Bis vor einiger Zeit war ich in einem Adresspool, der absolut keine Probleme machte. Seit etwa 2 Monaten habe ich den Telekom-Adresspool 91.10.x.x
Dieser wird von Cogent (3. Größter Carrier der Welt) extrem ausgebremst (Latenz von 750ms bis hin zu Packetloss).
1und1 will mir keinen anderen Adresspool geben, ohne dass ich einen neuen Vertag auf 3 oder 4DSL abschließe. Das wäre nicht das Problem, spare ich noch ein paar Euro.
ABER: es gibt bei diesen Paketen kein Fastpath. Als Spieler ein absolutes No-GO!
Auf die Frage, was er mir denn als Lösung vorschlage, wenn die beiden ("damit leben" und "auf 4DSL wechseln") nicht in Frage kommen, kam immer nur ein "Das ist Ihr Problem, kann ich nichts machen"

Naja... jetzt suche ich einen neuen Provider... weg von dem Saftladen.
Zur Telekom kann ich auch nicht - selbst wenn ich wollte - die sind ja der Ausgangspunkt der Probleme mit dem shyce Routing.

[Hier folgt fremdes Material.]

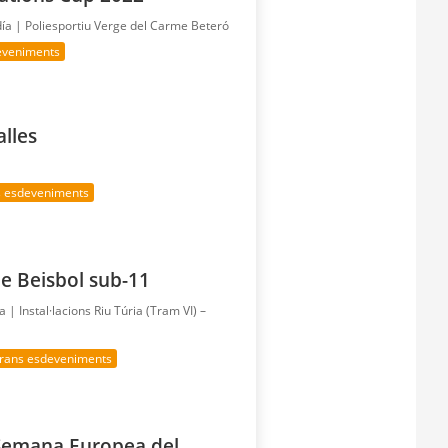
día |
Poliesportiu Verge del Carme Beteró
eveniments
alles
s esdeveniments
e Beisbol sub-11
ía |
Instal·lacions Riu Túria (Tram VI) –
rans esdeveniments
a Semana Europea del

Kennt ihr GUTE Provider, die
- Fastpath (ich will u.A. an der Leitung spielen)
- keine Telekom-IP-Adresse / keinerlei Restriktionen
- mehr als 2mbit down (habe jetzt eine 6000er Leitung auf 3000 limitiert)
- ~450kbit up
- Flatrate
- In einem kleinen Kaff im Raum Unterfranken verfügbar


----------



## Bismark (10. November 2007)

hi,
ich wohne zwar nicht dort, aber wie wäre es mit Alice.


----------